As for the frequently debated definition of exactly what part of Baltimore is described by the phrase, Wheele offers his own definition. “Anything below North Avenue is considered down the hill,” he says, but then adds, shrugging, “some people say they down the hill, and they might be on 20th street. It’s so many hills [in Baltimore]; Greenmount is nothing but a hill.”
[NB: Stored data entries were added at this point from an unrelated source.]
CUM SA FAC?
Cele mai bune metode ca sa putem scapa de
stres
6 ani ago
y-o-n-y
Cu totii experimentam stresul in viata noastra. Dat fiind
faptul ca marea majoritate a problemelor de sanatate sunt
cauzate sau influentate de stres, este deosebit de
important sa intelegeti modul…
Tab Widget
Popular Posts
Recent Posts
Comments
For all his success with “Down The Hill” and other remixes of tracks by his peers, Wheele eventually eased up on sampling other club producers after getting some advice from one of the biggest DJs in the scene. “Rod Lee, he was like, ‘Don’t use samples with my voice in it, use your voice, that’s what gonna make you stand out,’” he says. And in recent years, Wheele has fallen back from producing to focus more on releasing hip-hop mix CDs and DJing events. His current residencies include Wednesdays at Club One, every second and fourth Sunday at Eden’s Lounge, and he already has private parties lined up for every weekend this summer. “I’m booked up playing consistently, all around the board,” he says.
When Wheele spins these days, though, Baltimore club takes a backseat to hip-hop and R&B. And with the 25-and-over crowd, it’s usually the ’90s classics. “When I work the club in, it’s more so the club music I was brought up on, so it’s more like the Odell’s era, stuff like that,” he says. “Club music is gonna always live, because club music is gettin’ bigger and bigger and bigger, but for the crowds that I play for now, the old club music is what they feel they can still vibe to, dance to.”